YAXArrays.jl
YAXArrays.jl copied to clipboard
Digesting intake catalogs
Hello!
I see a lot of tutorial that uses intake (Python package) for data loading. Especially for remote datasets such as CMIP6, ERA5, etc.. How hard it is to be able to load those datasets into YAXArrays.jl? I am not a specialist of intake, but if linked with YAXArrays.jl, it could potentially open up lots of Datasets around the world on cloud hosting. `
For example
https://hydrocloudservices.github.io/catalogs/notebooks/ipynb/atmosphere.html http://gallery.pangeo.io/repos/pangeo-gallery/cmip6/intake_ESM_example.html
edit - intake-xarray : https://intake-xarray.readthedocs.io/en/latest/index.html
Best regards!
You mean like here:
https://juliadatacubes.github.io/YAXArrays.jl/dev/examples/generated/Gallery/simplemaps/ https://juliadatacubes.github.io/YAXArrays.jl/dev/examples/generated/UserGuide/openZarr/
and currently I'm working a tutorial using ERA5 directly from the cloud store. [Probably a little bit more information into the tutorial will be nice to have.]
You mean like here:
https://juliadatacubes.github.io/YAXArrays.jl/dev/examples/generated/Gallery/simplemaps/ https://juliadatacubes.github.io/YAXArrays.jl/dev/examples/generated/UserGuide/openZarr/
and currently I'm working a tutorial using ERA5 directly from the cloud store. [Probably a little bit more information into the tutorial will be nice to have.]

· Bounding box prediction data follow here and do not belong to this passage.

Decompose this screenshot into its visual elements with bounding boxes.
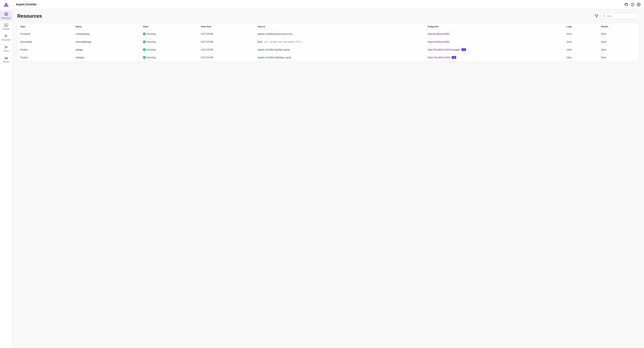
sidebar-item-label-structured: Structured <box>2 39 10 41</box>
svg-line-17 <box>6 46 7 47</box>
endpoint-link[interactable]: https://localhost:5051/swagger <box>428 48 460 51</box>
svg-rect-20 <box>5 58 6 59</box>
page-title: Resources <box>17 13 595 19</box>
col-state: State <box>140 23 198 30</box>
cell-source: java -jar target/spring-maven-0.0.... <box>255 38 425 46</box>
cell-source: Aspire.Contribs.WebApp.csproj <box>255 54 425 61</box>
details-view-link[interactable]: View <box>601 48 606 51</box>
col-start-time: Start time <box>198 23 255 30</box>
cell-start-time: 5:07:29 PM <box>198 54 255 61</box>
cell-endpoint: https://localhost:5001+1 <box>425 54 564 61</box>
cell-state: Running <box>140 38 198 46</box>
cell-name: containerapp <box>73 30 140 38</box>
search-icon <box>602 14 605 18</box>
cell-start-time: 5:07:29 PM <box>198 30 255 38</box>
col-source: Source <box>255 23 425 30</box>
search-box <box>600 13 639 19</box>
resources-table: Type Name State Start time Source Endpoi… <box>18 23 639 61</box>
table-body: ContainercontainerappRunning5:07:29 PMas… <box>18 30 639 61</box>
svg-rect-12 <box>4 36 5 36</box>
cell-start-time: 5:07:29 PM <box>198 46 255 54</box>
logs-view-link[interactable]: View <box>566 48 572 51</box>
col-type: Type <box>18 23 73 30</box>
traces-icon <box>4 45 8 49</box>
cell-logs: View <box>564 54 598 61</box>
sidebar-item-metrics[interactable]: Metrics <box>0 54 12 65</box>
sidebar-item-label-metrics: Metrics <box>3 61 9 63</box>
cell-source: aspire-contribs/spring-maven-sa... <box>255 30 425 38</box>
cell-start-time: 5:07:29 PM <box>198 38 255 46</box>
endpoint-link[interactable]: http://localhost:8085 <box>428 41 449 43</box>
app-title: Aspire.Contribs <box>16 3 624 6</box>
cell-state: Running <box>140 54 198 61</box>
table-row: ProjectwebappRunning5:07:29 PMAspire.Con… <box>18 54 639 61</box>
resources-icon <box>4 12 8 16</box>
svg-point-25 <box>638 4 639 5</box>
cell-details: View <box>598 38 639 46</box>
app-logo <box>3 2 10 8</box>
logs-view-link[interactable]: View <box>566 41 572 43</box>
cell-details: View <box>598 54 639 61</box>
console-icon <box>4 23 8 27</box>
cell-type: Project <box>18 46 73 54</box>
endpoint-badge[interactable]: +1 <box>452 56 456 59</box>
cell-state: Running <box>140 30 198 38</box>
col-details: Details <box>598 23 639 30</box>
table-row: ProjectapiappRunning5:07:29 PMAspire.Con… <box>18 46 639 54</box>
cell-details: View <box>598 46 639 54</box>
details-view-link[interactable]: View <box>601 56 606 59</box>
metrics-icon <box>4 56 8 60</box>
page-header: Resources <box>17 13 639 19</box>
col-logs: Logs <box>564 23 598 30</box>
sidebar-item-label-resources: Resources <box>2 17 11 19</box>
svg-point-15 <box>7 47 8 47</box>
github-icon[interactable] <box>624 3 628 7</box>
table-row: ContainercontainerappRunning5:07:29 PMas… <box>18 30 639 38</box>
cell-endpoint: https://localhost:5051/swagger+1 <box>425 46 564 54</box>
logs-view-link[interactable]: View <box>566 33 572 35</box>
sidebar-item-label-console: Console <box>2 28 10 30</box>
svg-marker-26 <box>595 15 598 17</box>
endpoint-link[interactable]: http://localhost:8080 <box>428 33 449 35</box>
svg-rect-4 <box>5 15 6 16</box>
content-area: Resources <box>12 9 644 348</box>
table-row: ExecutableexecutableappRunning5:07:29 PM… <box>18 38 639 46</box>
svg-rect-13 <box>4 37 5 37</box>
structured-icon <box>4 34 8 38</box>
sidebar-item-console[interactable]: Console <box>0 21 12 32</box>
details-view-link[interactable]: View <box>601 33 606 35</box>
cell-logs: View <box>564 46 598 54</box>
svg-line-28 <box>604 16 605 17</box>
cell-type: Executable <box>18 38 73 46</box>
table-header-row: Type Name State Start time Source Endpoi… <box>18 23 639 30</box>
svg-point-16 <box>5 47 6 48</box>
details-view-link[interactable]: View <box>601 41 606 43</box>
cell-source: Aspire.Contribs.ApiApp.csproj <box>255 46 425 54</box>
col-name: Name <box>73 23 140 30</box>
endpoint-badge[interactable]: +1 <box>462 48 466 51</box>
logs-view-link[interactable]: View <box>566 56 572 59</box>
sidebar: Resources Console <box>0 0 12 348</box>
svg-rect-11 <box>4 35 5 35</box>
svg-rect-2 <box>5 13 6 14</box>
cell-name: executableapp <box>73 38 140 46</box>
svg-point-27 <box>603 15 605 17</box>
cell-logs: View <box>564 30 598 38</box>
svg-rect-21 <box>6 57 7 59</box>
sidebar-nav: Resources Console <box>0 10 12 65</box>
filter-input[interactable] <box>607 15 637 18</box>
topbar: Aspire.Contribs <box>12 0 644 9</box>
help-icon[interactable] <box>630 3 634 7</box>
endpoint-link[interactable]: https://localhost:5001 <box>428 56 450 59</box>
sidebar-item-resources[interactable]: Resources <box>0 10 12 21</box>
filter-button[interactable] <box>595 14 598 18</box>
main-content: Resources <box>12 9 644 348</box>
settings-icon[interactable] <box>637 3 640 7</box>
cell-details: View <box>598 30 639 38</box>
sidebar-item-structured[interactable]: Structured <box>0 32 12 43</box>
cell-name: apiapp <box>73 46 140 54</box>
sidebar-item-traces[interactable]: Traces <box>0 43 12 54</box>
col-endpoints: Endpoints <box>425 23 564 30</box>
svg-point-14 <box>5 46 6 47</box>
topbar-icons <box>624 3 640 7</box>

Yes, like this, but I guess it simply a matter of building the gs/https/S3 link myself from the information in the yaml catalog. But that would mean basically rewritting the intake library and hoping to stay coherent with upstream features.
Perhaps I'm wondering how hard it would be to have something like 👍
using PyCall
using Zarr, YAXArrays
intake = pyimport("intake")
catalog_url = "https://raw.githubusercontent.com/hydrocloudservices/catalogs/main/catalogs/main.yaml"

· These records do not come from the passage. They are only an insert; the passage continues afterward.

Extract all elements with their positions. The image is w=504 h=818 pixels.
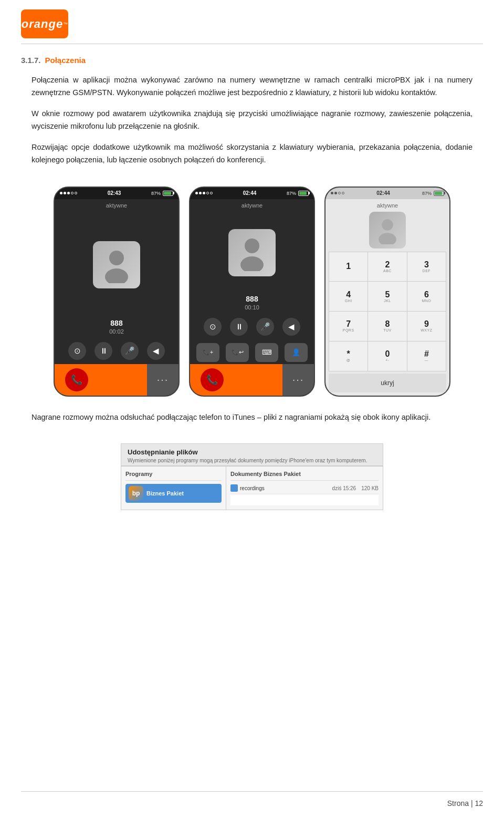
signal-dot-2-2 bbox=[199, 192, 202, 194]
add-call-btn[interactable]: 👤 bbox=[285, 343, 308, 362]
phone-screen-body-2: aktywne 888 00:10 ⊙ ⏸ 🎤 ◀ 📞 bbox=[190, 199, 314, 396]
hold-btn-2[interactable]: ⏸ bbox=[230, 318, 248, 336]
key-4[interactable]: 4 GHI bbox=[329, 282, 368, 311]
status-right-1: 87% bbox=[151, 191, 173, 196]
bp-icon-box: bp bbox=[129, 486, 143, 501]
battery-icon-2 bbox=[298, 191, 309, 196]
keypad-status-label: aktywne bbox=[326, 199, 449, 210]
logo-tm: ™ bbox=[63, 22, 68, 27]
logo-text: orange bbox=[22, 17, 63, 31]
battery-icon-3 bbox=[434, 191, 444, 196]
itunes-right-panel: Dokumenty Biznes Pakiet recordings dziś … bbox=[226, 467, 383, 510]
call-info-2: 888 00:10 bbox=[190, 293, 314, 313]
keypad-screen: aktywne 1 2 ABC 3 bbox=[326, 199, 449, 396]
header: orange™ bbox=[0, 0, 504, 44]
svg-point-0 bbox=[109, 251, 124, 265]
battery-percent-1: 87% bbox=[151, 191, 161, 196]
speaker-btn-1[interactable]: ◀ bbox=[147, 342, 165, 360]
key-8[interactable]: 8 TUV bbox=[368, 312, 406, 341]
keypad-hide-btn[interactable]: ukryj bbox=[329, 374, 446, 392]
record-btn-2[interactable]: ⊙ bbox=[204, 318, 222, 336]
svg-point-3 bbox=[240, 256, 264, 271]
itunes-right-header: Dokumenty Biznes Pakiet bbox=[230, 471, 379, 481]
mute-btn-1[interactable]: 🎤 bbox=[121, 342, 139, 360]
itunes-body: Programy bp Biznes Pakiet Dokumenty Bizn… bbox=[121, 466, 383, 510]
logo: orange™ bbox=[21, 9, 68, 38]
battery-icon-1 bbox=[163, 191, 173, 196]
paragraph-4: Nagrane rozmowy można odsłuchać podłącza… bbox=[0, 407, 504, 428]
keypad-grid: 1 2 ABC 3 DEF 4 GHI 5 JKL bbox=[329, 252, 446, 371]
itunes-left-panel: Programy bp Biznes Pakiet bbox=[121, 467, 226, 510]
footer-divider bbox=[21, 791, 483, 792]
svg-point-5 bbox=[379, 233, 396, 244]
end-call-bar-2: 📞 bbox=[190, 364, 282, 396]
status-time-2: 02:44 bbox=[243, 190, 257, 196]
section-heading: 3.1.7. Połączenia bbox=[0, 44, 504, 70]
avatar-bg-2 bbox=[228, 229, 276, 276]
key-9[interactable]: 9 WXYZ bbox=[407, 312, 446, 341]
dots-btn-1[interactable]: ··· bbox=[147, 364, 178, 396]
key-hash[interactable]: # — bbox=[407, 341, 446, 371]
paragraph-3: Rozwijając opcje dodatkowe użytkownik ma… bbox=[0, 137, 504, 171]
speaker-btn-2[interactable]: ◀ bbox=[282, 318, 300, 336]
svg-point-4 bbox=[382, 219, 393, 230]
call-number-2: 888 bbox=[190, 295, 314, 303]
key-2[interactable]: 2 ABC bbox=[368, 252, 406, 282]
end-call-btn-2[interactable]: 📞 bbox=[201, 368, 224, 391]
swap-btn[interactable]: 📞↩ bbox=[226, 343, 249, 362]
phone-screen-3: 02:44 87% aktywne bbox=[324, 187, 450, 397]
call-controls-1: ⊙ ⏸ 🎤 ◀ bbox=[55, 337, 178, 364]
phone-screen-body-1: aktywne 888 00:02 ⊙ ⏸ 🎤 ◀ bbox=[55, 199, 178, 396]
battery-percent-2: 87% bbox=[287, 191, 296, 196]
signal-dot-3-1 bbox=[331, 192, 333, 194]
itunes-header: Udostępnianie plików Wymienione poniżej … bbox=[121, 444, 383, 466]
status-bar-1: 02:43 87% bbox=[55, 188, 178, 199]
key-5[interactable]: 5 JKL bbox=[368, 282, 406, 311]
paragraph-1: Połączenia w aplikacji można wykonywać z… bbox=[0, 70, 504, 103]
svg-point-1 bbox=[105, 268, 128, 283]
key-3[interactable]: 3 DEF bbox=[407, 252, 446, 282]
signal-dot-2-4 bbox=[206, 192, 209, 194]
bp-icon-inner: bp bbox=[129, 486, 143, 501]
key-star[interactable]: * @ bbox=[329, 341, 368, 371]
key-1[interactable]: 1 bbox=[329, 252, 368, 282]
avatar-area-1 bbox=[55, 211, 178, 317]
dots-btn-2[interactable]: ··· bbox=[282, 364, 314, 396]
call-controls-2: ⊙ ⏸ 🎤 ◀ bbox=[190, 313, 314, 340]
end-call-btn-1[interactable]: 📞 bbox=[65, 368, 88, 391]
footer: Strona | 12 bbox=[447, 799, 483, 807]
avatar-svg-2 bbox=[236, 234, 268, 271]
recordings-row: recordings dziś 15:26 120 KB bbox=[230, 483, 379, 494]
keypad-btn[interactable]: ⌨ bbox=[255, 343, 278, 362]
avatar-area-2 bbox=[190, 211, 314, 293]
status-right-2: 87% bbox=[287, 191, 309, 196]
section-title: Połączenia bbox=[45, 56, 86, 65]
signal-dot-4 bbox=[71, 192, 74, 194]
key-0[interactable]: 0 +- bbox=[368, 341, 406, 371]
phone-bottom-1: 📞 ··· bbox=[55, 364, 178, 396]
hold-btn-1[interactable]: ⏸ bbox=[94, 342, 112, 360]
signal-dot-2-5 bbox=[210, 192, 213, 194]
mute-btn-2[interactable]: 🎤 bbox=[256, 318, 274, 336]
keypad-avatar-bg bbox=[369, 212, 406, 248]
itunes-subtitle: Wymienione poniżej programy mogą przesył… bbox=[128, 458, 376, 463]
section-number: 3.1.7. bbox=[21, 56, 41, 65]
signal-dot-2-1 bbox=[195, 192, 198, 194]
record-btn-1[interactable]: ⊙ bbox=[68, 342, 86, 360]
signal-dot-3 bbox=[67, 192, 70, 194]
key-6[interactable]: 6 MNO bbox=[407, 282, 446, 311]
status-time-3: 02:44 bbox=[376, 190, 390, 196]
recordings-empty-row bbox=[230, 495, 379, 505]
status-right-3: 87% bbox=[422, 191, 444, 196]
keypad-avatar-svg bbox=[375, 216, 400, 244]
avatar-bg-1 bbox=[93, 241, 140, 288]
signal-dot-2-3 bbox=[203, 192, 205, 194]
extra-controls-2: 📞+ 📞↩ ⌨ 👤 bbox=[190, 340, 314, 364]
bp-app-item[interactable]: bp Biznes Pakiet bbox=[125, 484, 222, 503]
end-call-bar-1: 📞 bbox=[55, 364, 147, 396]
itunes-screenshot: Udostępnianie plików Wymienione poniżej … bbox=[121, 443, 383, 510]
call-status-2: aktywne bbox=[190, 199, 314, 211]
itunes-title: Udostępnianie plików bbox=[128, 448, 376, 456]
key-7[interactable]: 7 PQRS bbox=[329, 312, 368, 341]
transfer-btn[interactable]: 📞+ bbox=[196, 343, 219, 362]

catalog=intake.open_catalog(catalog_url)
g=open_dataset(cat.atmosphere.era5_reanalysis_single_levels())
# where
(Julia) > cat.atmosphere.era5_reanalysis_single_levels()
PyObject sources:
era5_reanalysis_single_levels:
args:
consolidated: true
engine: zarr
storage_options:
anon: true
client_kwargs:
endpoint_url: https://s3.wasabisys.com
region_name: us-east-1
config_kwargs:
max_pool_connections: 30
urlpath:
- s3://era5/world/reanalysis/single-levels/zarr/timeseries/archive
description: ERA5 hourly estimates of variables on single levels chunked for time
series analysis
driver: intake_xarray.xzarr.ZarrSource
metadata:
catalog_dir: https://raw.githubusercontent.com/hydrocloudservices/catalogs/main/catalogs
status:
- prod
tags:
- ocean
- model
- atmosphere
url: https://cds.climate.copernicus.eu/cdsapp#!/dataset/reanalysis-era5-single-levels
I do have a "working" behaviour constructed by hand, but I am not sure how robust it is compared to standards. For example, based on the same catalogue:
using PyCall
using Zarr, YAXArrays
intake = pyimport("intake")
catalog_url = "https://raw.githubusercontent.com/hydrocloudservices/catalogs/main/catalogs/main.yaml"

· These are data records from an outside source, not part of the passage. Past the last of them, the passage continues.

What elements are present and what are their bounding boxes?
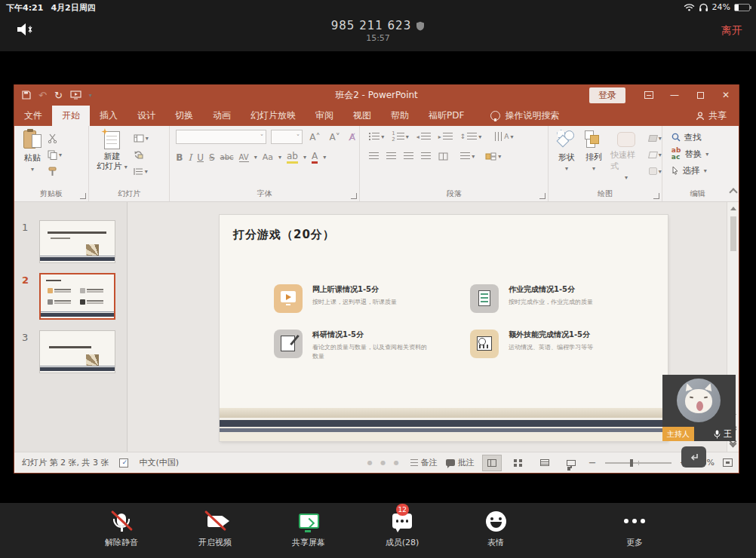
slide-item-4[interactable]: 额外技能完成情况1-5分 运动情况、英语、编程学习等等 — [470, 330, 659, 358]
underline-button[interactable]: U — [197, 152, 204, 163]
find-button[interactable]: 查找 — [671, 130, 733, 145]
shape-fill-button[interactable]: ▾ — [649, 131, 662, 145]
slide-editing-area[interactable]: 打分游戏（20分） 网上听课情况1-5分 按时上课，迟到早退，听课质量 作业完成… — [128, 202, 728, 452]
character-spacing-button[interactable]: AV — [239, 153, 249, 162]
undo-icon[interactable]: ↶ — [38, 90, 47, 101]
ribbon-display-options-button[interactable] — [636, 84, 662, 106]
quick-styles-button[interactable]: 快速样式▾ — [610, 130, 642, 181]
slide-item-3[interactable]: 科研情况1-5分 看论文的质量与数量，以及查阅相关资料的数量 — [274, 330, 463, 361]
zoom-slider-thumb[interactable] — [630, 459, 633, 467]
text-direction-button[interactable]: A▾ — [495, 130, 513, 143]
participant-video-tile[interactable]: 主持人 王 — [662, 375, 736, 441]
start-slideshow-icon[interactable] — [70, 90, 81, 100]
notes-button[interactable]: 备注 — [410, 457, 438, 468]
scrollbar-thumb[interactable] — [730, 216, 736, 251]
align-left-button[interactable] — [369, 149, 379, 163]
highlight-button[interactable]: ab — [287, 151, 298, 164]
qat-dropdown-icon[interactable]: ▾ — [89, 92, 92, 99]
font-color-button[interactable]: A — [312, 151, 318, 164]
maximize-button[interactable] — [687, 84, 713, 106]
bold-button[interactable]: B — [176, 152, 183, 163]
tab-home[interactable]: 开始 — [52, 106, 90, 126]
close-button[interactable]: ✕ — [713, 84, 739, 106]
strikethrough-button[interactable]: S — [209, 152, 215, 163]
reset-button[interactable] — [134, 148, 149, 161]
line-spacing-button[interactable]: ↕▾ — [460, 130, 482, 143]
arrange-button[interactable]: 排列▾ — [584, 130, 604, 181]
language-label[interactable]: 中文(中国) — [139, 457, 179, 468]
font-dialog-launcher[interactable] — [351, 193, 357, 199]
align-text-button[interactable]: ▾ — [460, 149, 475, 163]
slide-item-1[interactable]: 网上听课情况1-5分 按时上课，迟到早退，听课质量 — [274, 284, 463, 313]
tab-insert[interactable]: 插入 — [90, 106, 128, 126]
share-screen-button[interactable]: 共享屏幕 — [281, 510, 336, 548]
tab-animations[interactable]: 动画 — [203, 106, 241, 126]
section-button[interactable]: ▾ — [134, 164, 149, 178]
italic-button[interactable]: I — [188, 152, 192, 163]
columns-button[interactable] — [438, 149, 448, 163]
decrease-indent-button[interactable]: ◂ — [416, 130, 431, 143]
align-right-button[interactable] — [404, 149, 413, 163]
zoom-slider[interactable] — [605, 462, 671, 464]
replace-button[interactable]: abac 替换▾ — [671, 146, 733, 161]
copy-button[interactable]: ▾ — [48, 148, 62, 161]
scroll-up-icon[interactable] — [730, 207, 736, 210]
tab-slideshow[interactable]: 幻灯片放映 — [241, 106, 306, 126]
spellcheck-icon[interactable] — [119, 458, 128, 468]
shape-effects-button[interactable]: ▾ — [649, 164, 662, 178]
clipboard-dialog-launcher[interactable] — [80, 193, 86, 199]
tab-design[interactable]: 设计 — [128, 106, 165, 126]
more-button[interactable]: 更多 — [607, 510, 662, 548]
font-name-combobox[interactable]: ˅ — [176, 130, 266, 144]
redo-icon[interactable]: ↻ — [54, 90, 63, 101]
meeting-info[interactable]: 985 211 623 15:57 — [0, 18, 756, 43]
fit-slide-to-window-button[interactable] — [723, 458, 733, 467]
ppt-titlebar[interactable]: ↶ ↻ ▾ 班会2 - PowerPoint 登录 — ✕ — [14, 84, 739, 106]
emoji-button[interactable]: 表情 — [469, 510, 523, 548]
change-case-button[interactable]: Aa — [263, 152, 273, 162]
grow-font-button[interactable]: A˄ — [307, 132, 322, 143]
align-center-button[interactable] — [386, 149, 396, 163]
members-button[interactable]: 12 成员(28) — [375, 510, 429, 548]
drawing-dialog-launcher[interactable] — [653, 193, 659, 199]
tab-transitions[interactable]: 切换 — [165, 106, 203, 126]
hide-video-tile-button[interactable] — [681, 446, 706, 468]
start-video-button[interactable]: 开启视频 — [188, 510, 242, 548]
layout-button[interactable]: ▾ — [134, 131, 149, 145]
numbering-button[interactable]: 12▾ — [392, 130, 408, 143]
tab-help[interactable]: 帮助 — [381, 106, 419, 126]
comments-button[interactable]: 批注 — [446, 457, 475, 468]
justify-button[interactable] — [421, 149, 431, 163]
paste-button[interactable]: 粘贴▾ — [23, 130, 41, 178]
slide-sorter-view-button[interactable] — [509, 455, 527, 471]
signin-button[interactable]: 登录 — [589, 87, 625, 103]
slide-title[interactable]: 打分游戏（20分） — [233, 228, 335, 242]
minimize-button[interactable]: — — [662, 84, 687, 106]
cut-button[interactable] — [48, 131, 62, 145]
text-shadow-button[interactable]: abc — [220, 153, 234, 161]
tab-foxit-pdf[interactable]: 福昕PDF — [419, 106, 474, 126]
slide-thumbnail-panel[interactable]: 1 2 3 — [14, 202, 128, 452]
new-slide-button[interactable]: 新建幻灯片 ▾ — [97, 130, 128, 178]
format-painter-button[interactable] — [48, 164, 62, 178]
slide-thumbnail-2[interactable] — [39, 273, 115, 320]
shapes-button[interactable]: 形状▾ — [556, 130, 577, 181]
leave-button[interactable]: 离开 — [721, 24, 742, 38]
tab-review[interactable]: 审阅 — [306, 106, 343, 126]
slideshow-view-button[interactable] — [562, 455, 580, 471]
slide-item-2[interactable]: 作业完成情况1-5分 按时完成作业，作业完成的质量 — [470, 284, 659, 313]
unmute-button[interactable]: 解除静音 — [94, 510, 149, 548]
current-slide[interactable]: 打分游戏（20分） 网上听课情况1-5分 按时上课，迟到早退，听课质量 作业完成… — [220, 215, 668, 441]
tell-me-search[interactable]: 操作说明搜索 — [480, 106, 570, 126]
increase-indent-button[interactable]: ▸ — [438, 130, 453, 143]
normal-view-button[interactable] — [483, 455, 501, 471]
clear-formatting-button[interactable]: A̸ — [347, 132, 358, 143]
select-button[interactable]: 选择▾ — [671, 163, 733, 178]
bullets-button[interactable]: ▾ — [369, 130, 384, 143]
zoom-out-button[interactable]: − — [589, 457, 597, 468]
smartart-button[interactable]: ▾ — [485, 149, 501, 163]
paragraph-dialog-launcher[interactable] — [539, 193, 545, 199]
share-button[interactable]: 共享 — [684, 106, 739, 126]
tab-file[interactable]: 文件 — [14, 106, 52, 126]
slide-thumbnail-3[interactable] — [39, 330, 115, 373]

catalog=intake.open_catalog(catalog_url)
# Pointing directly to ERA5
datastore = cat.atmosphere.era5_reanalysis_single_levels()
# Building an https URL
Store = string("https://s3.",datastore[:storage_options]["client_kwargs"]["region_name"],".wasabisys.com/",datastore[:urlpath][1][6:end])
"https://s3.us-east-1.wasabisys.com/era5/world/reanalysis/single-levels/zarr/timeseries/archive"
g=open_dataset(zopen(Store, consolidated=true))
YAXArray Dataset
Dimensions:
longitude Axis with 1440 Elements from -180.0 to 179.75
latitude Axis with 721 Elements from 90.0 to -90.0
time Axis with 368184 Elements from 1979-01-01T00:00:00 to 2020-12-31T23:00:00
Variables: tp t2m
Properties: source => Reanalysis title => ERA5 forecasts institution => ECMWF
I see. Also, not sure about the complexity here. Maybe @meggart? has a clearer about this issue.
Has there been any progress towards a Julia equivalent of intake or would you recommend using PyCall instead?
I don't know of any work on an intake for Julia equivalent. I think that at the moment the way to go is to use PyCall as described above. @meggart was working to converting any xarray object to an YAXArrays but I am not sure how far this is ready.